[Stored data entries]

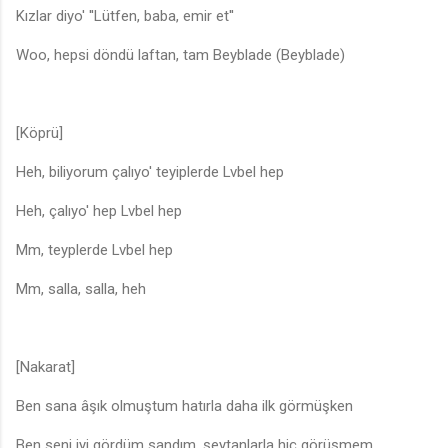
Kızlar diyo' ''Lütfen, baba, emir et''
Woo, hepsi döndü laftan, tam Beyblade (Beyblade)
[Köprü]
Heh, biliyorum çalıyo' teyiplerde Lvbel hep
Heh, çalıyo' hep Lvbel hep
Mm, teyplerde Lvbel hep
Mm, salla, salla, heh
[Nakarat]
Ben sana âşık olmuştum hatırla daha ilk görmüşken
Ben seni iyi gördüm sandım, şeytanlarla hiç görüşmem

→ **Task requirements**
Leaving the pictures out, write out every entry exactly.

→ **Your solution**
Kızlar diyo' ''Lütfen, baba, emir et''
Woo, hepsi döndü laftan, tam Beyblade (Beyblade)
[Köprü]
Heh, biliyorum çalıyo' teyiplerde Lvbel hep
Heh, çalıyo' hep Lvbel hep
Mm, teyplerde Lvbel hep
Mm, salla, salla, heh
[Nakarat]
Ben sana âşık olmuştum hatırla daha ilk görmüşken
Ben seni iyi gördüm sandım, şeytanlarla hiç görüşmem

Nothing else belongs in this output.